=== PROBLEM DETAILS ===
Every line of the material is to be quoted verbatim, minus the pictures.

=== GIVEN RECORDS ===
===
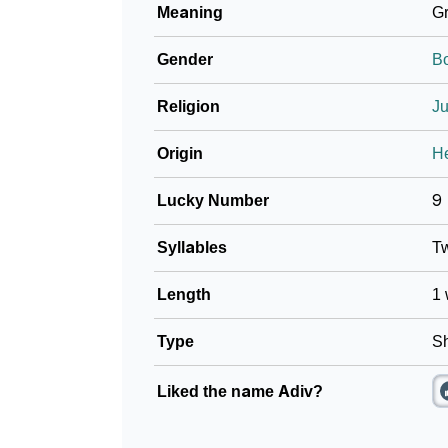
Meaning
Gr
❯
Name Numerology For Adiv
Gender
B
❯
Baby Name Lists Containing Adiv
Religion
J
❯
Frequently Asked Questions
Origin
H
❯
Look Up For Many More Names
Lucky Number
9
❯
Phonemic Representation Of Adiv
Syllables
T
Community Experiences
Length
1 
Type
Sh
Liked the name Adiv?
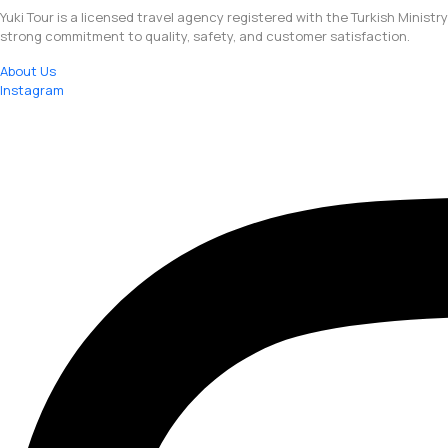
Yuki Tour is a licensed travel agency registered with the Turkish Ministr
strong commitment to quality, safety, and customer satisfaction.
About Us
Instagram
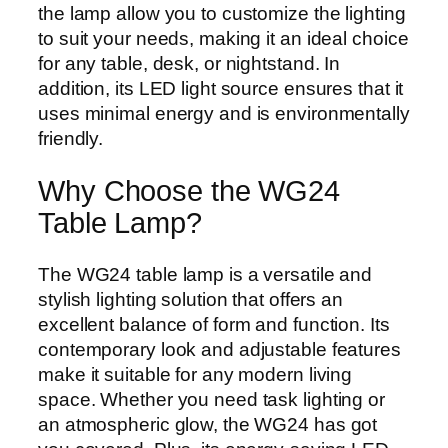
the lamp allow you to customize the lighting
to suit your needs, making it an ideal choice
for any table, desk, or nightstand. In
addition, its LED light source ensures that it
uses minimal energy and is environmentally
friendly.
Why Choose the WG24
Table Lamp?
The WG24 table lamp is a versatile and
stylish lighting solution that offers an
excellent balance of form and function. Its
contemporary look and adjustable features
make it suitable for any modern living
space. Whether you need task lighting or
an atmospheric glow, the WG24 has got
===
=== ANSWER SPACE ===
Meaning
Gr
❯
Name Numerology For Adiv
Gender
B
❯
Baby Name Lists Containing Adiv
Religion
J
❯
Frequently Asked Questions
Origin
H
❯
Look Up For Many More Names
Lucky Number
9
❯
Phonemic Representation Of Adiv
Syllables
T
Community Experiences
Length
1 
Type
Sh
Liked the name Adiv?
Yuki Tour is a licensed travel agency registered with the Turkish Ministr
strong commitment to quality, safety, and customer satisfaction.
About Us
Instagram
the lamp allow you to customize the lighting
to suit your needs, making it an ideal choice
for any table, desk, or nightstand. In
addition, its LED light source ensures that it
uses minimal energy and is environmentally
friendly.
Why Choose the WG24
Table Lamp?
The WG24 table lamp is a versatile and
stylish lighting solution that offers an
excellent balance of form and function. Its
contemporary look and adjustable features
make it suitable for any modern living
space. Whether you need task lighting or
an atmospheric glow, the WG24 has got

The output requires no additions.